What the published specifications actually mean, what conditions produce them, and how to choose the right accuracy method for each AEC project type.

What the Published Specifications Actually Mean

The accuracy figures published by XGRIDS are achievable results under defined conditions. They are not guaranteed outcomes from any scan regardless of technique, environment, or control strategy. Understanding what each number represents prevents misrepresentation to clients and unrealistic expectations in the field. RMSE figures also assume proper field procedure and unbiased error distribution. Real-world results can be affected by atmospheric conditions, antenna geometry, multipath from nearby structures, satellite count, baseline length to the correction source, and CRS or geoid configuration errors. Any of these can introduce systematic error that degrades outcomes below the published specification regardless of Fixed status or GCP count.

L2 Pro

1.0 cmRelative accuracy (RMSE)
3.0 cmAbsolute accuracy (RMSE) with RTK or GCPs
2.0 cmRepeat accuracy (RMSE)

K1

1.2 cmRelative accuracy (RMSE)
3.0 cmAbsolute accuracy (RMSE) with RTK or GCPs
2.0 cmRepeat accuracy (RMSE)

PortalCam accuracy note: The PortalCam produces 3D Gaussian Splat output only, not georeferenced point clouds. Published internal test data shows ranging error below 1% versus a laser ruler across multiple scenarios (2 outdoor, 1 indoor). Absolute coordinate output is not applicable. The PortalCam is designed for visualization and measurement within LCC Studio, not for geospatially anchored deliverables.

Relative Accuracy

Relative accuracy is the internal consistency of the point cloud: whether a wall is planar, whether measured dimensions repeat reliably, whether the geometry holds across the full scan without distortion. A scan with good relative accuracy looks correct and measures correctly within itself, even if it is not registered to any real-world coordinate system.

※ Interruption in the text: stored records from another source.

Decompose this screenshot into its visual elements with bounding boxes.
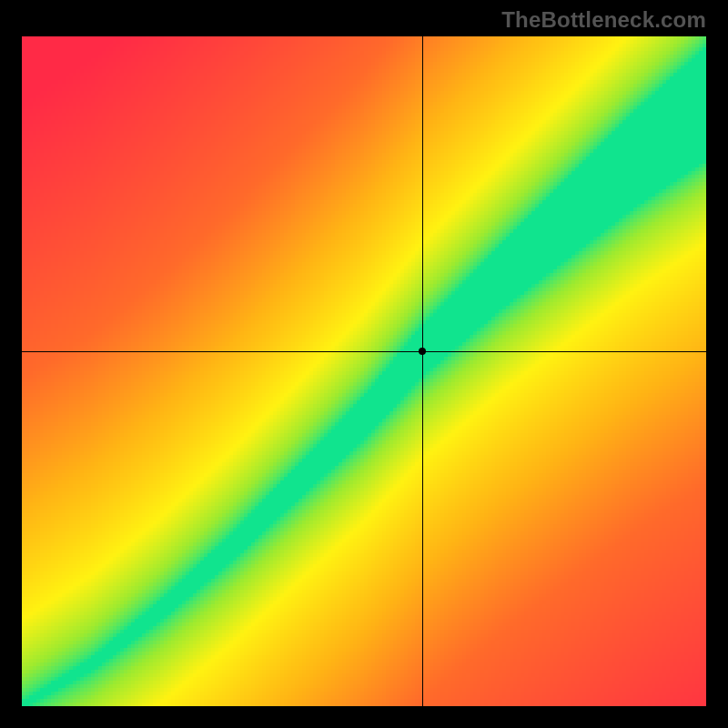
heatmap-canvas [22, 36, 706, 706]
crosshair-vertical [422, 36, 423, 706]
heatmap-plot [22, 36, 706, 706]
chart-frame: TheBottleneck.com [0, 0, 728, 728]
watermark-text: TheBottleneck.com [501, 7, 706, 33]
selection-marker [419, 348, 426, 355]
crosshair-horizontal [22, 351, 706, 352]
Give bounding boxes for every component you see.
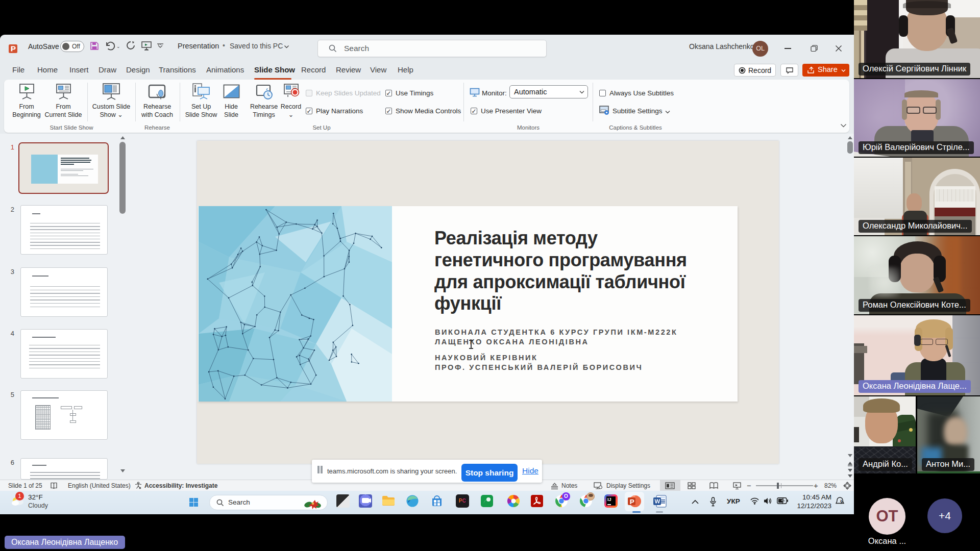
svg-text:z: z: [840, 499, 842, 503]
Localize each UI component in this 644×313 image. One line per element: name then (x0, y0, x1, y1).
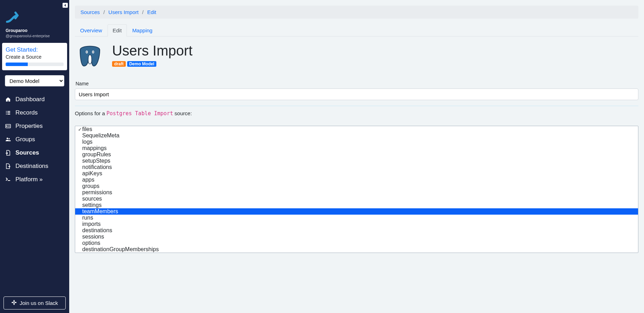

Relative accuracy is achieved through correct technique and loop closure. It does not require RTK, GCPs, or any external reference. It is the baseline result from any properly executed scan with genuine loop closures throughout the route. In environments with poor scene structure, long linear paths without loops, or technique errors, relative accuracy degrades regardless of which device is used.

Absolute Accuracy

Absolute accuracy is how closely the point cloud registers to a real-world coordinate system. It requires external control: RTK, PPK, or surveyed ground control points. Technique alone cannot produce absolute accuracy, no matter how well the scan is executed.

The 3.0 cm RMSE absolute accuracy figure applies when RTK or GCPs are used correctly. It is not the accuracy of a pure SLAM scan. A scan without any georeferencing has no defined absolute accuracy because it has no connection to a coordinate system.

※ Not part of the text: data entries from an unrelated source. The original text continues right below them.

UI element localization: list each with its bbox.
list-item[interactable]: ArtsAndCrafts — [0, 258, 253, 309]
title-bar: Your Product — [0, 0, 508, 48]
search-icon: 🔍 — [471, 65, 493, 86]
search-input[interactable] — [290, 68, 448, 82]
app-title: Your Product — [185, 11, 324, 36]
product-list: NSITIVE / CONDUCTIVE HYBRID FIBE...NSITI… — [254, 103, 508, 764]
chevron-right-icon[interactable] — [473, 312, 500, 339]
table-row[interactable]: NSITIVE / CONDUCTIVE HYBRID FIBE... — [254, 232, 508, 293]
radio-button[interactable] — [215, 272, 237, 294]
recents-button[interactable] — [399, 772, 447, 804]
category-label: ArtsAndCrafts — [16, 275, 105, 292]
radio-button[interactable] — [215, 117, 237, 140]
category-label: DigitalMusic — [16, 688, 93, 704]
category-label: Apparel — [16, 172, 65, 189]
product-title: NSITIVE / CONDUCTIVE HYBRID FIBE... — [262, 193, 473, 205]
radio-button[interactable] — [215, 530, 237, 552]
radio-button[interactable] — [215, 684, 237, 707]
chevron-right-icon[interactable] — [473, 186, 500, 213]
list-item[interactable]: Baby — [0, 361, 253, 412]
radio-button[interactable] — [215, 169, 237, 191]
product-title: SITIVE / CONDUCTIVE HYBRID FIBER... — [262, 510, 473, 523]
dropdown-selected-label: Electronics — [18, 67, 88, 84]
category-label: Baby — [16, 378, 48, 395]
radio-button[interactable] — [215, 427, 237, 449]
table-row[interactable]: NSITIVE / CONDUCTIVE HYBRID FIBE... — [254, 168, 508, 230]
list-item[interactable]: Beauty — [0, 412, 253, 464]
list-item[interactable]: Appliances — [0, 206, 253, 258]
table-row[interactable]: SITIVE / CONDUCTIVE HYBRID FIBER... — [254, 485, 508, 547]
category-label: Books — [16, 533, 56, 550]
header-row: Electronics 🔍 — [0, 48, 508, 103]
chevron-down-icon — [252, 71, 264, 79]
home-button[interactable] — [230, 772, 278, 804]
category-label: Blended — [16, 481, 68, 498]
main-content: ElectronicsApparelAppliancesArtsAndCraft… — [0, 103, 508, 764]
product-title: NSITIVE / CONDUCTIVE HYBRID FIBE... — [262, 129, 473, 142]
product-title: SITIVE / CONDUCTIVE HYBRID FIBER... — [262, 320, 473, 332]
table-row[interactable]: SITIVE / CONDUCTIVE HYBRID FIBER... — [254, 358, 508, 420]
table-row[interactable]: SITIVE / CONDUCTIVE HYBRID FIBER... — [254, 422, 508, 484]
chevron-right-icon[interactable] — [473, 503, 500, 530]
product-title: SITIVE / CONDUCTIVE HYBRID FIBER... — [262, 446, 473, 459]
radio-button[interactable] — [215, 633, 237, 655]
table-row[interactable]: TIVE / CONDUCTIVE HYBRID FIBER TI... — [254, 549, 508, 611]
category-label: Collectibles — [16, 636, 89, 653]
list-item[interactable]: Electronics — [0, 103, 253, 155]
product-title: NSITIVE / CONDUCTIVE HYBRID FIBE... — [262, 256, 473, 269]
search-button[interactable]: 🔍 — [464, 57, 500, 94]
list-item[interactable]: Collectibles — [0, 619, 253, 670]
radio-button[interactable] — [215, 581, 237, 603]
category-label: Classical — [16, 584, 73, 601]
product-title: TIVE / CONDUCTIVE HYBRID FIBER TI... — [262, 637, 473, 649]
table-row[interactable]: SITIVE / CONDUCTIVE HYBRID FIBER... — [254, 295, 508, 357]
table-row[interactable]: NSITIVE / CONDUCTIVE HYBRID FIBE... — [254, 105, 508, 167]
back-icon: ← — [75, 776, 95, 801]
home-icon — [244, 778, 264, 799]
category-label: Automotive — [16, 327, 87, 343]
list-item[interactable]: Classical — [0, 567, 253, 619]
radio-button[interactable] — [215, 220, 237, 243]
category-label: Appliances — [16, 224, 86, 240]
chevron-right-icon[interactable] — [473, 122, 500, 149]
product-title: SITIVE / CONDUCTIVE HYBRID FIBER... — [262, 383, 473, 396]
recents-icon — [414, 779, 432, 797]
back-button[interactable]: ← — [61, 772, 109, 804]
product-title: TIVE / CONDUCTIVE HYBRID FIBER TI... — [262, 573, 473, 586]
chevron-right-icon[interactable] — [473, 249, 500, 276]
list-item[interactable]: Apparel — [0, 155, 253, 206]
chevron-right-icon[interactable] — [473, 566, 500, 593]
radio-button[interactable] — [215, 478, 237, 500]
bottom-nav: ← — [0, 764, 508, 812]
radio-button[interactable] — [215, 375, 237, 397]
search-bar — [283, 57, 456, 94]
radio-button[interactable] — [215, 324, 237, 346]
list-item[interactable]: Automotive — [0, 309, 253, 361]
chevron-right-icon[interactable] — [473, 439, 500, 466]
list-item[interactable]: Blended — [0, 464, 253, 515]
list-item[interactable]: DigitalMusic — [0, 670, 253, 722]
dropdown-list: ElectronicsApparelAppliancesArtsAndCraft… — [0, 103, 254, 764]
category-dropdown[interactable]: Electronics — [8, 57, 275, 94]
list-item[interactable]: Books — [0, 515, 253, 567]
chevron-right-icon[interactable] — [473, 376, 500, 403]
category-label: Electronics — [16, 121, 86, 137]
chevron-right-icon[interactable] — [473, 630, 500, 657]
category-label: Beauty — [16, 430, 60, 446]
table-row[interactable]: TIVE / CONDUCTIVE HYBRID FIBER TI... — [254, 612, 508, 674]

The Two Sources of Elevation Error

Elevation error in SLAM scans comes from two independent sources that must be addressed separately:

IMU leveling error: The SLAM system uses the IMU to determine level. The average IMU leveling error is approximately 0.07 degrees. Over large areas, this small angular error compounds into meaningful elevation discrepancy. RTK eliminates this error by providing an absolute vertical reference. Surveyed GCPs with Z coordinates also eliminate it.

SLAM accumulated drift: SLAM systems accumulate positional error in X, Y, and Z over distance due to the absence of absolute constraints. Loop closure distributes and reduces this error. Ground control points constrain it. The denser the control point network, the smaller the residual drift error. RTK alone does not fully address SLAM drift across long trajectories.

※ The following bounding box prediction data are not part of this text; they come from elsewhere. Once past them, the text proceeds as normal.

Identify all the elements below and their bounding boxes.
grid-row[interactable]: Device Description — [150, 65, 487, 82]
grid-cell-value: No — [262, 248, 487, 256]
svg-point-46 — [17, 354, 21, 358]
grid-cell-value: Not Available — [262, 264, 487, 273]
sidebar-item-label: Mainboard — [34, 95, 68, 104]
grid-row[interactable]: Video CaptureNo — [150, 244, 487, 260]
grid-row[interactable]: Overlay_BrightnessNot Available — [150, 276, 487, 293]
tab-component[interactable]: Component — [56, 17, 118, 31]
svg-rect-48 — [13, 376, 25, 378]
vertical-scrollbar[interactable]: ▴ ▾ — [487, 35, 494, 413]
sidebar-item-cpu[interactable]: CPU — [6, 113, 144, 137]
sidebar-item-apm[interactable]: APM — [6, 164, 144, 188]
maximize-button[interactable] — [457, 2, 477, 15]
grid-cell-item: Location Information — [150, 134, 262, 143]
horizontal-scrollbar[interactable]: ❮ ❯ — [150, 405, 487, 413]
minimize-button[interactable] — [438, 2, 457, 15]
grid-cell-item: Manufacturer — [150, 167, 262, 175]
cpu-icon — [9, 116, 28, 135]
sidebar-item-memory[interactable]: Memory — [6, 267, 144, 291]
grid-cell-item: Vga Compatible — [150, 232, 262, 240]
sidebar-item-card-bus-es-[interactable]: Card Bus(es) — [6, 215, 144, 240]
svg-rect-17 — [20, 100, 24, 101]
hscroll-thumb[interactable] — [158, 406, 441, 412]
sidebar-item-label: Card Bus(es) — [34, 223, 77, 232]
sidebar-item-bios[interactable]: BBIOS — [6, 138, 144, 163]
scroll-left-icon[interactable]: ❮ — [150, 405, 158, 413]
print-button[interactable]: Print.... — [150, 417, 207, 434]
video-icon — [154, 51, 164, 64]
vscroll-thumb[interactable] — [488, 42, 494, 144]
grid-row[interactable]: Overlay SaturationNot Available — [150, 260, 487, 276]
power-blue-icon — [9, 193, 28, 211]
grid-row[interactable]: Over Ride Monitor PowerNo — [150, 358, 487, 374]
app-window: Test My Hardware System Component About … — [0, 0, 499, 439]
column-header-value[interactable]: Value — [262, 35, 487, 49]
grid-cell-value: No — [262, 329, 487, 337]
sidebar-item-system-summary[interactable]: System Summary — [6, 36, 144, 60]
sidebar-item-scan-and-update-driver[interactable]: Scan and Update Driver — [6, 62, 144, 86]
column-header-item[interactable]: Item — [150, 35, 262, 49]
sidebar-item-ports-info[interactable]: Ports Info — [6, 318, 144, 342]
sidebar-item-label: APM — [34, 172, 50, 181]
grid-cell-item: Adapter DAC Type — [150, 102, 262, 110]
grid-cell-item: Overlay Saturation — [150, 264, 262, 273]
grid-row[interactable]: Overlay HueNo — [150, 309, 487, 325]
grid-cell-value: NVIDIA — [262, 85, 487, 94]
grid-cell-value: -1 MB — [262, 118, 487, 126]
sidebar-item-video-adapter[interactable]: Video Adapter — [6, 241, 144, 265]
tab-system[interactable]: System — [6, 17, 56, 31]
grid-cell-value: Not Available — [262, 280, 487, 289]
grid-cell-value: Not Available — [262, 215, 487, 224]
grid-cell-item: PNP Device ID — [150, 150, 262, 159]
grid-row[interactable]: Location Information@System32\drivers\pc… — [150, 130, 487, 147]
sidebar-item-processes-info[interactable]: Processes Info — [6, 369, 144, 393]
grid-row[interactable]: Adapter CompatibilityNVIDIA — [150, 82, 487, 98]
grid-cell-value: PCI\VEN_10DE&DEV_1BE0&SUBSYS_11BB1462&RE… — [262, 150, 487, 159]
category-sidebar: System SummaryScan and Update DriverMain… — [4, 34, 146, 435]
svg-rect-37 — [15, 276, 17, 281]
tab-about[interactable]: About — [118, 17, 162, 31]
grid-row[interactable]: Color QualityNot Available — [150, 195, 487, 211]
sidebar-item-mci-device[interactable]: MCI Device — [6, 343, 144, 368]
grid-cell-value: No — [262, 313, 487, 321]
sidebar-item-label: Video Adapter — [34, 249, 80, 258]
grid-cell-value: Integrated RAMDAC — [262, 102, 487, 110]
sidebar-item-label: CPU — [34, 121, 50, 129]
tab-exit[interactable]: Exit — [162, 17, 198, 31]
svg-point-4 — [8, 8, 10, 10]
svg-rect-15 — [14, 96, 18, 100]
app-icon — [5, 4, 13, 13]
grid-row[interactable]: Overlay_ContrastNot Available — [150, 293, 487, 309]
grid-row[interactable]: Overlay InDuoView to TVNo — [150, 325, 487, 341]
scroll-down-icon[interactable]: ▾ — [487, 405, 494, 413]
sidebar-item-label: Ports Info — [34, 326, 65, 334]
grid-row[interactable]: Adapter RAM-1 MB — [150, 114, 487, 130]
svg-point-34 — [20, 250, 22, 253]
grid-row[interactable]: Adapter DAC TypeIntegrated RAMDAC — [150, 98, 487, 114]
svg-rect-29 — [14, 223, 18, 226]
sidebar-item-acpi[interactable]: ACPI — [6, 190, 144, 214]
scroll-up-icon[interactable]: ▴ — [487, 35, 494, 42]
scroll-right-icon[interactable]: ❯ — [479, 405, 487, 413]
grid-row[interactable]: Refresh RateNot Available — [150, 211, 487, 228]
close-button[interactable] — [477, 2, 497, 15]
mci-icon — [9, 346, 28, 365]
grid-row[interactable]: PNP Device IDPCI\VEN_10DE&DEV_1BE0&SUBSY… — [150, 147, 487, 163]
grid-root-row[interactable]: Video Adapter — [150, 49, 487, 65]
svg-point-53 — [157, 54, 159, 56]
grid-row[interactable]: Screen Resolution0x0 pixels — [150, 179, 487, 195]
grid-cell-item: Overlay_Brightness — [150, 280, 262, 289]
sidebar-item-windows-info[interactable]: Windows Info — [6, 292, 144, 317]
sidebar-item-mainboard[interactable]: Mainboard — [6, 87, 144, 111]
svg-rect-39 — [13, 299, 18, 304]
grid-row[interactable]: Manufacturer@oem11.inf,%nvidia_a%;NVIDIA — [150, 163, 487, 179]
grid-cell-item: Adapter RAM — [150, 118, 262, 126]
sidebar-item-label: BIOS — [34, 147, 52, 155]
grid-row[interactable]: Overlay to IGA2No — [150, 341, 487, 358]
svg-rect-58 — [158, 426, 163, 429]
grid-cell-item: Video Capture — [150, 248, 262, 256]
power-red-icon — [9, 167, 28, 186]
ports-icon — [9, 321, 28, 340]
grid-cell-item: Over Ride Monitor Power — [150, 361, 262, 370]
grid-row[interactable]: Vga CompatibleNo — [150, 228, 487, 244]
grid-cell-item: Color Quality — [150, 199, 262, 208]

This is why the hybrid approach (RTK plus GCPs) produces the best results for demanding projects: RTK eliminates IMU leveling error and GCPs constrain accumulated SLAM drift across the dataset. Each addresses a different error source.

What Loop Closure Does and Does Not Fix

Loop closure is the mechanism by which SLAM corrects accumulated drift. When the scanner returns to a previously visited area and the algorithm detects the match, it measures the accumulated error and distributes the correction back across the trajectory. Loop closure requires two conditions: you physically return to an area you have already scanned, and your viewing angle when you return is within approximately 40 degrees of your original angle at that location.

Loop closure improves relative accuracy. It does not provide absolute accuracy. A perfectly looped scan with no georeferencing still has no connection to a real-world coordinate system.

Realistic Accuracy Outcomes by Method

The following table shows the accuracy outcomes achievable with each control method, the conditions required to achieve them, and the factors that degrade each result. These ranges reflect field reality, not idealized test conditions.

Method
Typical Result
Required Conditions
What Degrades It
Notes
Pure SLAM, no georeferencing
Relative accuracy: 1.0–1.2 cm RMSE (L2 Pro / K1)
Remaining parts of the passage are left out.